▸ **WHAT YOU SHOULD DO**
The entries are to be written out word for word, with their images left out.

▸ **RECORDS FOR PROCESSING**

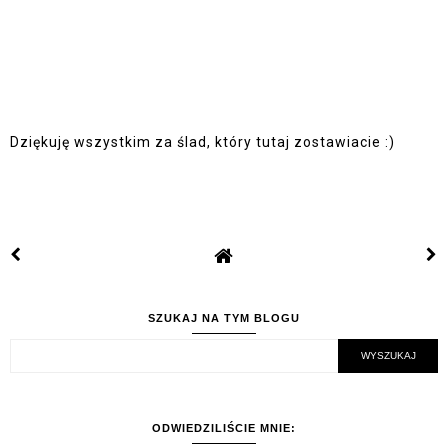
Dziękuję wszystkim za ślad, który tutaj zostawiacie :)
SZUKAJ NA TYM BLOGU
ODWIEDZILIŚCIE MNIE:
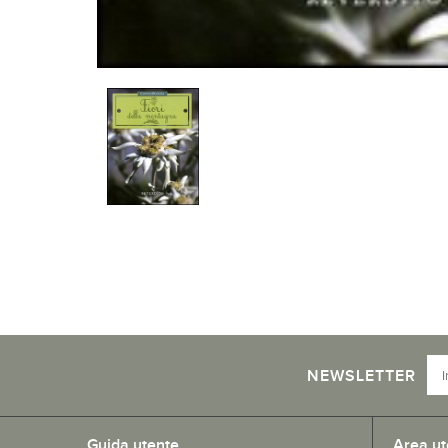
NEWSLETTER
Guida utente
Area ut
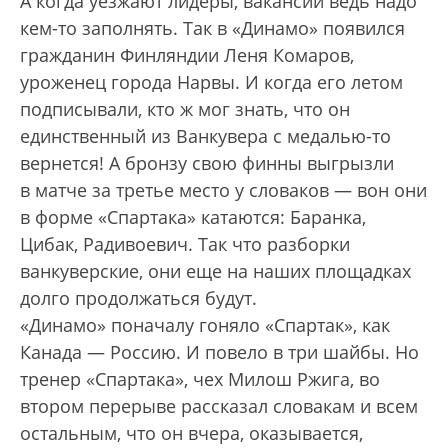
А когда уезжают лидеры, вакансии ведь надо
кем-то заполнять. Так в «Динамо» появился
гражданин Финляндии Леня Комаров,
уроженец города Нарвы. И когда его летом
подписывали, кто ж мог знать, что он
единственный из Ванкувера с медалью-то
вернется! А бронзу свою финны выгрызли
в матче за третье место у словаков — вон они
в форме «Спартака» катаются: Баранка,
Цибак, Радивоевич. Так что разборки
ванкуверские, они еще на наших площадках
долго продолжаться будут.
«Динамо» поначалу гоняло «Спартак», как
Канада — Россию. И повело в три шайбы. Но
тренер «Спартака», чех Милош Ржига, во
втором перерыве рассказал словакам и всем
остальным, что он вчера, оказывается,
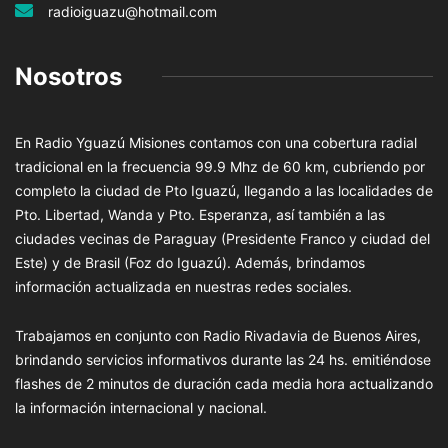
radioiguazu@hotmail.com
Nosotros
En Radio Yguazú Misiones contamos con una cobertura radial
tradicional en la frecuencia 99.9 Mhz de 60 km, cubriendo por
completo la ciudad de Pto Iguazú, llegando a las localidades de
Pto. Libertad, Wanda y Pto. Esperanza, así también a las
ciudades vecinas de Paraguay (Presidente Franco y ciudad del
Este) y de Brasil (Foz do Iguazú). Además, brindamos
información actualizada en nuestras redes sociales.
Trabajamos en conjunto con Radio Rivadavia de Buenos Aires,
brindando servicios informativos durante las 24 hs. emitiéndose
flashes de 2 minutos de duración cada media hora actualizando
la información internacional y nacional.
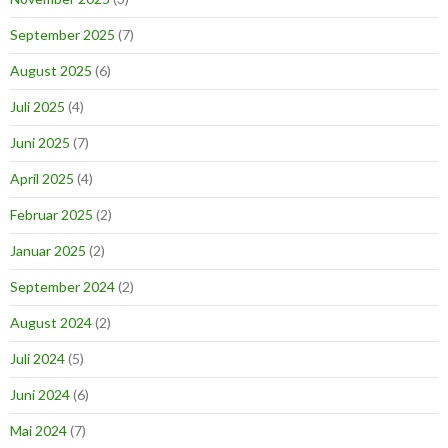
September 2025
(7)
August 2025
(6)
Juli 2025
(4)
Juni 2025
(7)
April 2025
(4)
Februar 2025
(2)
Januar 2025
(2)
September 2024
(2)
August 2024
(2)
Juli 2024
(5)
Juni 2024
(6)
Mai 2024
(7)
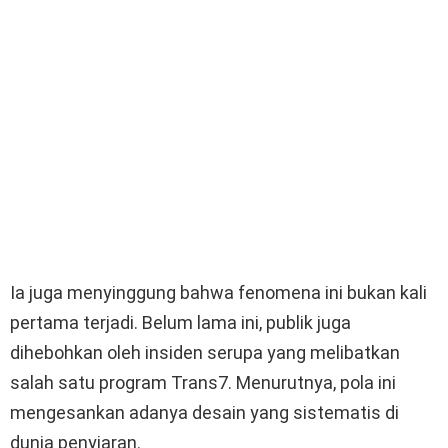
Ia juga menyinggung bahwa fenomena ini bukan kali
pertama terjadi. Belum lama ini, publik juga
dihebohkan oleh insiden serupa yang melibatkan
salah satu program Trans7. Menurutnya, pola ini
mengesankan adanya desain yang sistematis di
dunia penyiaran.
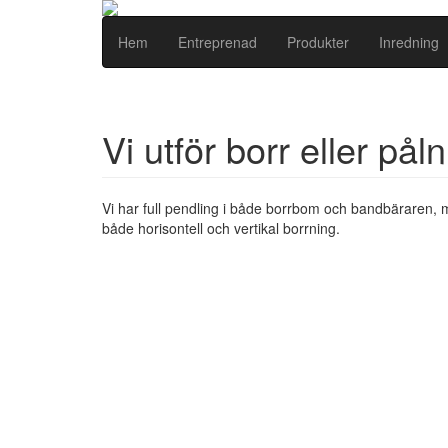
Hem
Entreprenad
Produkter
Inredning
Vi utför borr eller påln
Vi har full pendling i både borrbom och bandbäraren, 
både horisontell och vertikal borrning.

▸ **RESULT**
Dziękuję wszystkim za ślad, który tutaj zostawiacie :)
SZUKAJ NA TYM BLOGU
ODWIEDZILIŚCIE MNIE:
NEWSLETTER
Guida utente
Area ut
А когда уезжают лидеры, вакансии ведь надо
кем-то заполнять. Так в «Динамо» появился
гражданин Финляндии Леня Комаров,
уроженец города Нарвы. И когда его летом
подписывали, кто ж мог знать, что он
единственный из Ванкувера с медалью-то
вернется! А бронзу свою финны выгрызли
в матче за третье место у словаков — вон они
в форме «Спартака» катаются: Баранка,
Цибак, Радивоевич. Так что разборки
ванкуверские, они еще на наших площадках
долго продолжаться будут.
«Динамо» поначалу гоняло «Спартак», как
Канада — Россию. И повело в три шайбы. Но
тренер «Спартака», чех Милош Ржига, во
втором перерыве рассказал словакам и всем
остальным, что он вчера, оказывается,
radioiguazu@hotmail.com
Nosotros
En Radio Yguazú Misiones contamos con una cobertura radial
tradicional en la frecuencia 99.9 Mhz de 60 km, cubriendo por
completo la ciudad de Pto Iguazú, llegando a las localidades de
Pto. Libertad, Wanda y Pto. Esperanza, así también a las
ciudades vecinas de Paraguay (Presidente Franco y ciudad del
Este) y de Brasil (Foz do Iguazú). Además, brindamos
información actualizada en nuestras redes sociales.
Trabajamos en conjunto con Radio Rivadavia de Buenos Aires,
brindando servicios informativos durante las 24 hs. emitiéndose
flashes de 2 minutos de duración cada media hora actualizando
la información internacional y nacional.
September 2025
(7)
August 2025
(6)
Juli 2025
(4)
Juni 2025
(7)
April 2025
(4)
Februar 2025
(2)
Januar 2025
(2)
September 2024
(2)
August 2024
(2)
Juli 2024
(5)
Juni 2024
(6)
Mai 2024
(7)
Ia juga menyinggung bahwa fenomena ini bukan kali
pertama terjadi. Belum lama ini, publik juga
dihebohkan oleh insiden serupa yang melibatkan
salah satu program Trans7. Menurutnya, pola ini
mengesankan adanya desain yang sistematis di
dunia penyiaran.
Hem
Entreprenad
Produkter
Inredning
Vi utför borr eller påln
Vi har full pendling i både borrbom och bandbäraren, 
både horisontell och vertikal borrning.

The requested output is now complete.